Combination can be done by using simple voting via mode calculation (the most common predicted value accross several predictors will be chosen as final value).
```{r echo=F, warning=F}
calcmode <- function(v) {
uniqv <- unique(v)
uniqv[which.max(tabulate(match(v, uniqv)))]
}
predictMode <- function(models,newdata,level_labels){
predictions <- matrix(ncol=length(models),nrow=nrow(newdata))
results <- c()
for(i in 1:length(models)) {
currentMethod <-models[[i]]
prediction <- predict(currentMethod,newdata=newdata)
predictions[,i] <- prediction
}
for(i in 1:nrow(newdata)) {
results<-c(results,calcmode(predictions[i,]))
}
return(factor(results,labels=level_labels))
}
inSampleCombinedPrediction <- predictMode(trained,pcaPredictedTraining,levels(pcaPredictedTraining$classe))
confM <- confusionMatrix(pcaPredictedTraining$classe,inSampleCombinedPrediction)
inSampleAcc <- confM$overall[["Accuracy"]]
outOfSampleCombinedPrediction <- predictMode(trained,pcaPredictedTesting,levels(pcaPredictedTesting$classe))
confM <- confusionMatrix(pcaPredictedTesting$classe,outOfSampleCombinedPrediction)
outOfSampleAcc <- confM$overall[["Accuracy"]]
combinedErrorRates <- data.frame(method = 'all combined',in_sample_accuracy=inSampleAcc,out_of_sample_accuracy=outOfSampleAcc)
#errorRates <- rbind(errorRates,combinedErrorRates)
trained.best <- trained[!(names(trained) %in% c('rpart','lda','"nb'))]
inSampleCombinedPrediction <- predictMode(trained.best,pcaPredictedTraining,levels(pcaPredictedTraining$classe))
confM <- confusionMatrix(pcaPredictedTraining$classe,inSampleCombinedPrediction)
inSampleAcc <- confM$overall[["Accuracy"]]
outOfSampleCombinedPrediction <- predictMode(trained.best,pcaPredictedTesting,levels(pcaPredictedTesting$classe))
confM <- confusionMatrix(pcaPredictedTesting$classe,outOfSampleCombinedPrediction)
outOfSampleAcc <- confM$overall[["Accuracy"]]
combinedErrorRates2 <- data.frame(method = 'rf,gbm,svm,nnet combined',in_sample_accuracy=inSampleAcc,out_of_sample_accuracy=outOfSampleAcc)
rbind(combinedErrorRates,combinedErrorRates2)
#errorRates <- rbind(errorRates,combinedErrorRates)
#errorRates
```
## 5. Final model choice
It it reasonable to choose the "rf,gbm,svm,nnet combined model" as it seems to be protected from overfitting by balancing.

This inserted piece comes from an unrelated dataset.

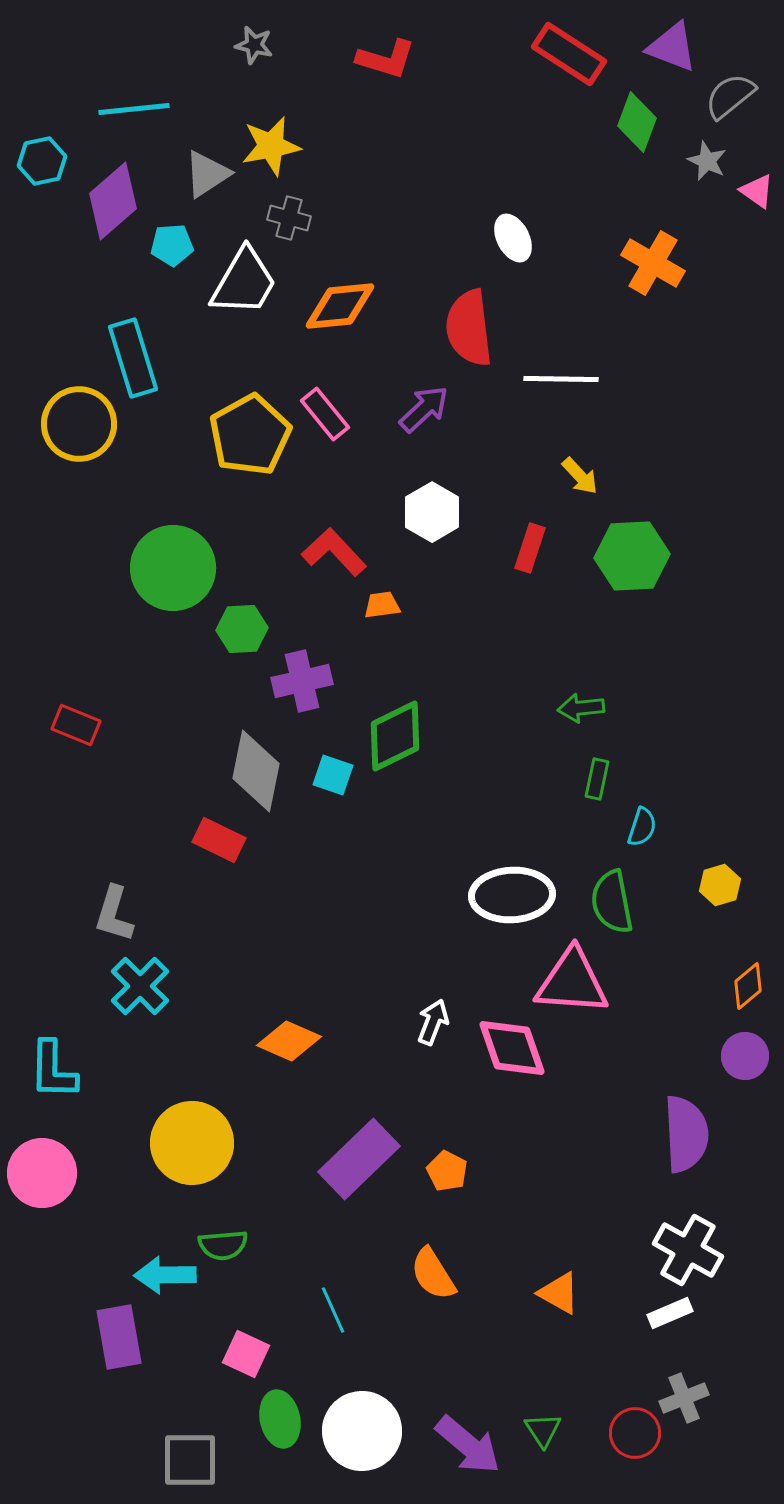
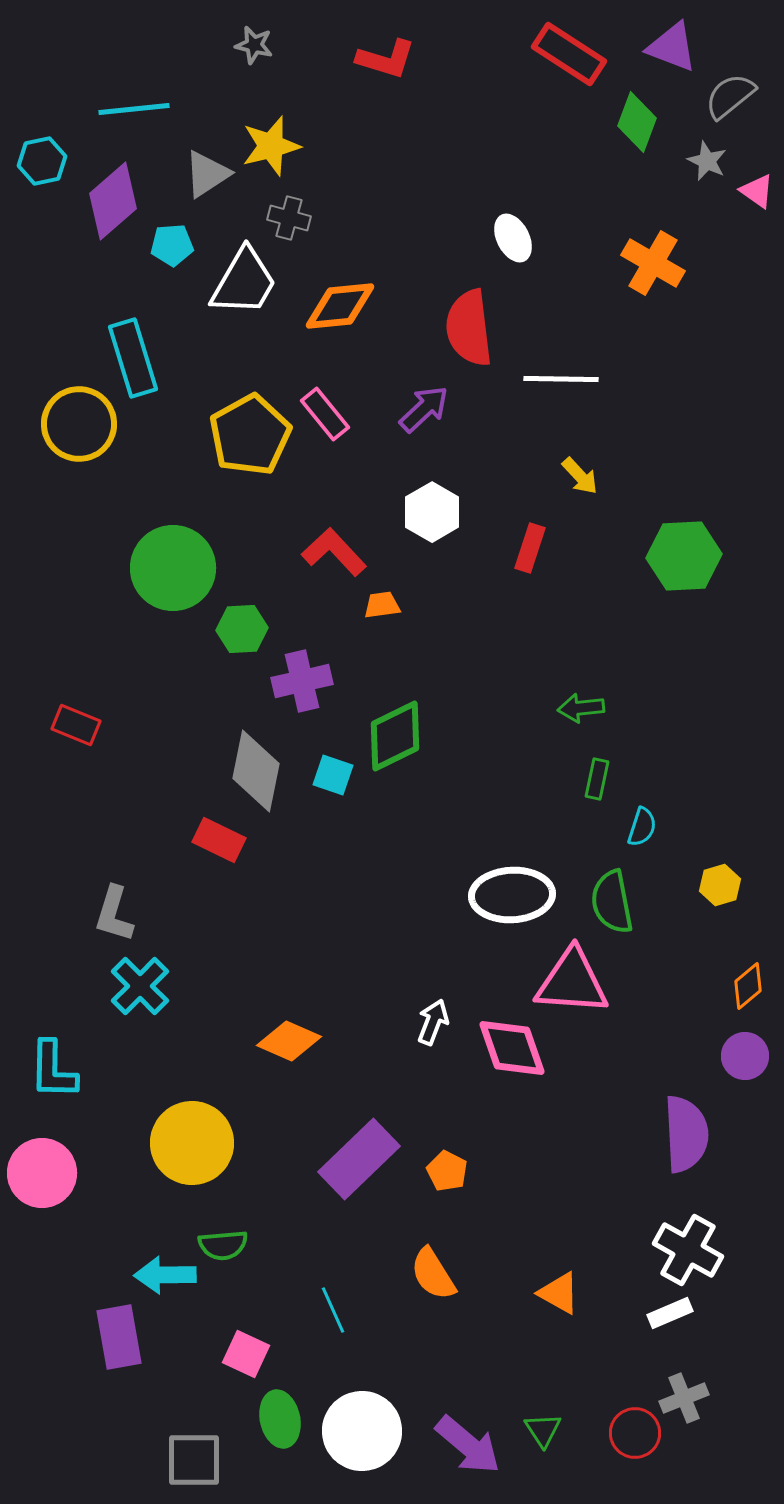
yellow star at (271, 146): rotated 4 degrees counterclockwise
green hexagon at (632, 556): moved 52 px right
gray square at (190, 1460): moved 4 px right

This predictor is accurate enough in the same time with out of sample accuracy **`r outOfSampleAcc`**.
#### Final quiz prediciton.
```{r echo=F,results='hide', warning=F}
#assessing final quiz questions
barbell_lifts_quiz <- read.csv('pml-testing.csv')
for (posPredName in possPredictorNames){
if(class(barbell_lifts_quiz[[posPredName]]) == 'factor') {
barbell_lifts_quiz[[posPredName]] <- as.numeric(as.character(barbell_lifts_quiz[[posPredName]])) #converting factor to cumeric via character
}
}
pcaPredictedQuiz <- predict(pcaPreProc,barbell_lifts_quiz)
quizPrediction <- predictMode(trained.best,pcaPredictedQuiz,levels(pcaPredictedTesting$classe))
```
I've got **"17/20 points earned (85%)"** for the final quiz with the chosen model.
Accuracy rate of 85% is explainable as it is little bit less then out-of-sample accuracy expectation.